Right, Marie, and that's a great question. Look, you're absolutely right that traditionally in our business, about 50% of sales come in the last month of any given quarter. However, as the lockdown started to occur in the U.S., particularly in March, there was a lot of fear and uncertainty, and that impacted us in the last few weeks of the quarter, which are critical. However, our team engaged well with the customers who had activity in the queue that we expected in Q1, and we're able to convert. As the waters calmed, the world wasn't necessarily ending in the first part of April and more importantly into May. We still see that trend developing. We think that this will probably be a quarter we will try to flatten out as best we can, the activity in Q2, which typically represents the second-busiest quarter of the year for most companies in our space. We think we're also well-positioned to engage more aggressively in our subscription model, especially with our shift to a more core market focus. These customers, the dermatology and plastic surgery community, typically have access to capital for the purchases they make. Having the ability to go to them as we continue to come out of this with an offering that nobody else can provide gives us flexibility and a bit of a competitive advantage over our peers. We think that will continue through Q2. Ultimately, in closing, June will still be the busiest month because, as we look to the transition in markets opening, we're cautious about how they open, but we want to see continued momentum of less fear and more eager participation in commercial activity. So we're monitoring it on a weekly basis and acting accordingly.

Speaker 4

Okay. Makes a lot of sense. I guess my follow-up question would be just to clarify on some of the cost reduction measures you've already taken and those that are planned. Thanks for that detail on Q2 as we think about models. The $38 million, how much of that hits in 2020? I know you mentioned it would continue into 2021. So I wanted to clarify whether some of that $38 million happens in 2021 as well or whether that's just a lower sustained expense level in 2021 that you were referring to.

Yes. I'll give it to Dom Della Penna for that one.

Yes. No.
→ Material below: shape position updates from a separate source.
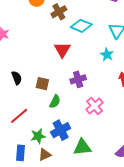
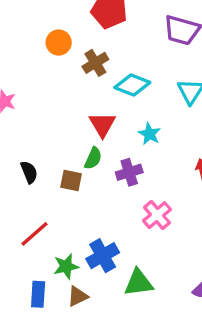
cyan star: (107, 55) -> (149, 134), moved
green semicircle: (55, 102) -> (93, 158), moved

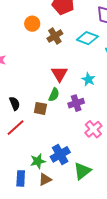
cyan diamond: (132, 85) -> (87, 38), moved
red line: (35, 234) -> (16, 128), moved
green triangle: (138, 283) -> (82, 171), turned -30

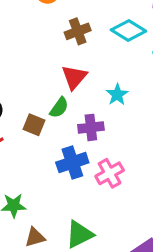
brown cross: (55, 36) -> (78, 31), moved
blue cross: (60, 154) -> (72, 163), moved
brown triangle: (45, 180) -> (35, 237), moved

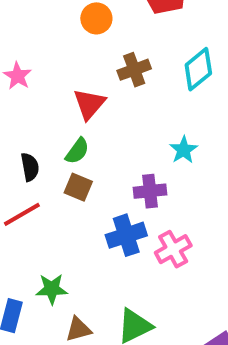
cyan diamond: (128, 31) -> (198, 69), turned -72
red triangle: (74, 77) -> (89, 104), moved
green semicircle: (59, 108) -> (77, 151), moved

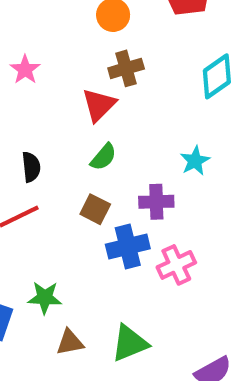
brown cross: (134, 70) -> (126, 68), moved
green semicircle: (77, 151) -> (103, 157), moved
brown square: (78, 187) -> (95, 209), moved

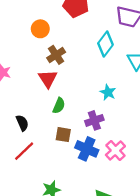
blue cross: (128, 247) -> (87, 149), turned -35

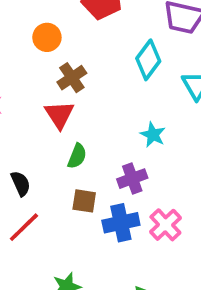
blue cross: (87, 149) -> (121, 223), turned -35

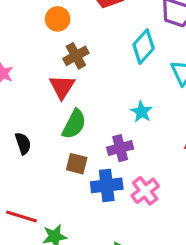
green semicircle: (77, 156) -> (74, 124), size x1.4
red line: (24, 227) -> (22, 216), moved, turned 56

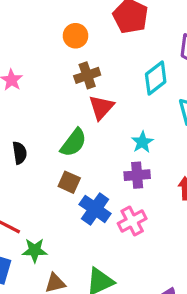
red triangle: (62, 87) -> (101, 107), moved
purple cross: (120, 148) -> (137, 175), moved
blue cross: (107, 185) -> (95, 209), turned 32

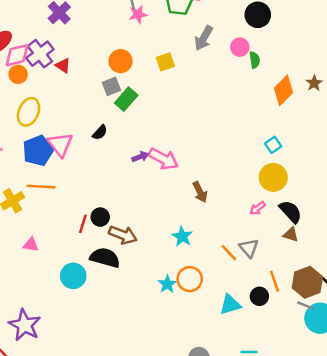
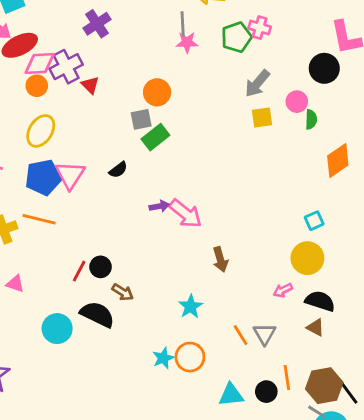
yellow square: (165, 62) -> (262, 118), moved
black semicircle: (291, 212) -> (320, 301), turned -40
brown arrow: (123, 235) -> (123, 292), size x0.7

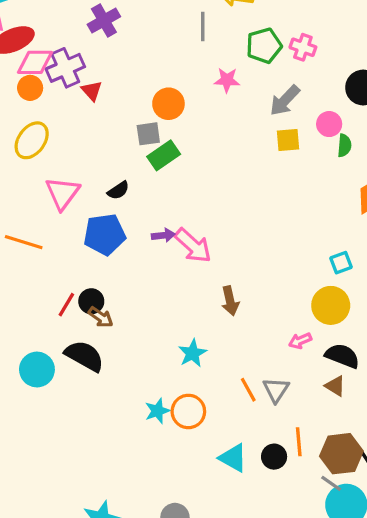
pink cross: (260, 28) -> (303, 47), moved
pink star: (187, 42) -> (227, 80), moved
blue pentagon: (43, 177) -> (105, 234), moved
brown arrow: (123, 292) -> (101, 317), moved
cyan triangle: (231, 395) -> (233, 458), turned 32

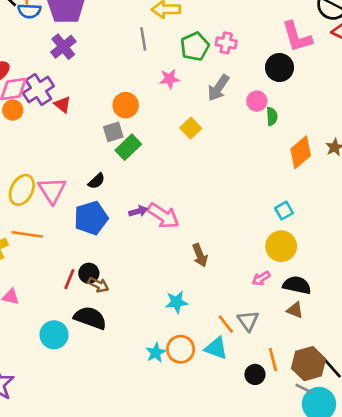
yellow ellipse: (32, 140) -> (22, 190), moved
yellow square: (288, 140) -> (191, 128), moved, turned -30
cyan star: (192, 353) -> (176, 302), turned 30
cyan triangle: (233, 458) -> (216, 348), moved

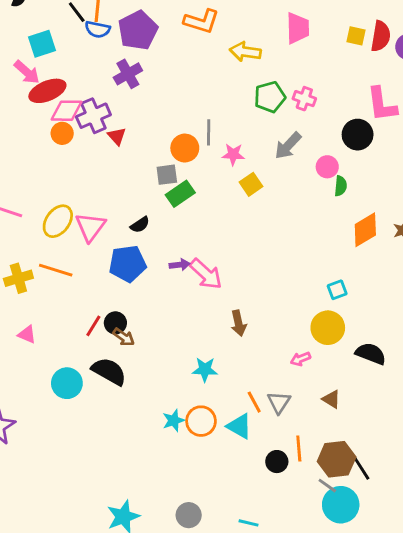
gray line: (143, 39) -> (209, 132), moved
pink star: (169, 79) -> (233, 154), moved
black semicircle: (297, 285) -> (371, 354), moved

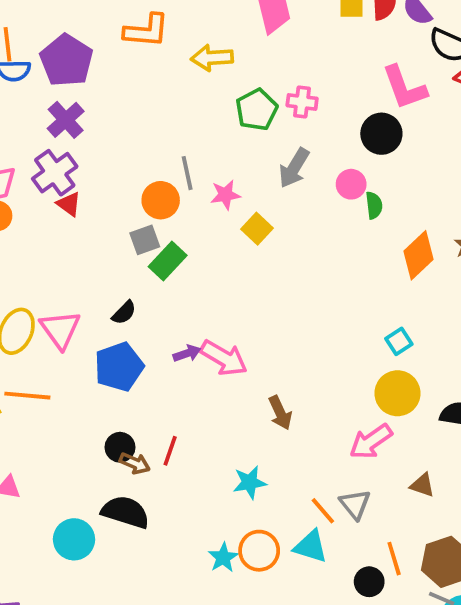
purple cross: (93, 116) -> (55, 173), moved
red line: (93, 326) -> (170, 451), moved
pink arrow: (300, 359) -> (371, 442), size x1.6

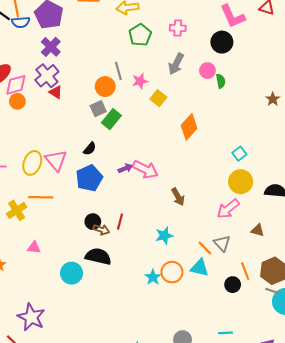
green pentagon: (257, 110) -> (140, 35), moved
orange diamond: (418, 255) -> (189, 127), moved

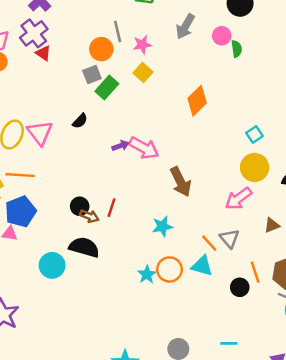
yellow square: (158, 98) -> (143, 73), moved
blue pentagon: (89, 178) -> (21, 212), moved
brown arrow: (178, 197) -> (181, 182), size x1.4
brown triangle: (258, 230) -> (272, 225), turned -40

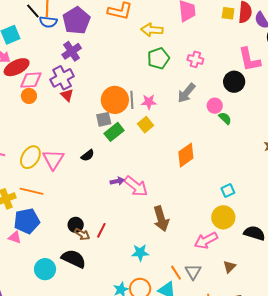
gray line: (118, 31) -> (132, 100), moved
orange circle: (101, 49) -> (115, 100), size x1.4
green semicircle: (237, 49) -> (225, 118), turned -48
brown triangle: (272, 225) -> (229, 267), turned -32

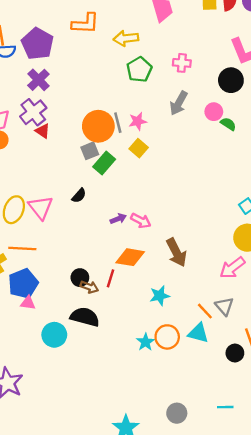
orange diamond: (186, 155) -> (130, 257), moved, turned 55
pink arrow: (136, 186) -> (141, 221), size x0.7
pink triangle: (15, 237) -> (28, 303), moved

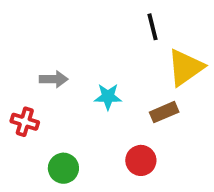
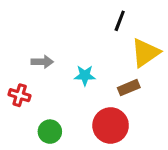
black line: (152, 27) -> (120, 21), turned 35
red circle: (141, 160) -> (111, 125), size x1.5

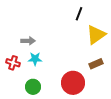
cyan star: (85, 75) -> (35, 59), moved
brown rectangle: (129, 88) -> (96, 64), moved

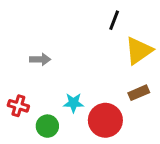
cyan star: (35, 59) -> (73, 103), moved
red cross: (13, 63) -> (18, 106), moved

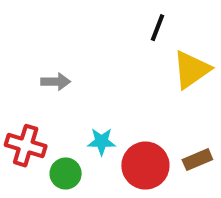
brown rectangle: (139, 93) -> (197, 160), moved
red cross: (18, 106) -> (26, 146), size x1.4

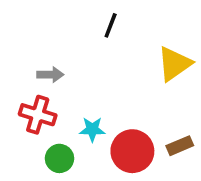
black line: (157, 28) -> (111, 25), moved
red cross: (26, 146) -> (38, 115), moved

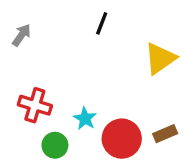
gray arrow: (50, 75) -> (22, 35), moved, turned -55
cyan star: (92, 129) -> (85, 119), turned 30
The full $38 million is what we expect to realize in 2020 and, obviously, that will continue on into 2021. So it's a combination of the $18 million that we announced as part of our year-end results, combined with the $20 million that we are targeting as a result of the COVID-19 pandemic. So in response to that, we're looking at a total combined $38 million. And the $10 million essentially in Q2, if you take the $38 million and divide it by four quarters, you're at $9.5 million. We expect a little more in Q2 because that's the peak of the pandemic in terms of the impact on the company. We expect some recovery in Q3 and later in the year, such that some of the cost reductions we taken in the immediate term will not necessarily continue through the second half of the year as it recovers, right? Because some people will return back to work.

Operator

We are currently showing no additional participants in the queue. That does conclude our conference for today. Thank you all for your participation.

Thank you, everybody, and we appreciate the continued support, and we look forward to improving economic times and performance of the company through this very challenging and unique situation. Have a good evening.

Operator

Thank you all participants, you may disconnect.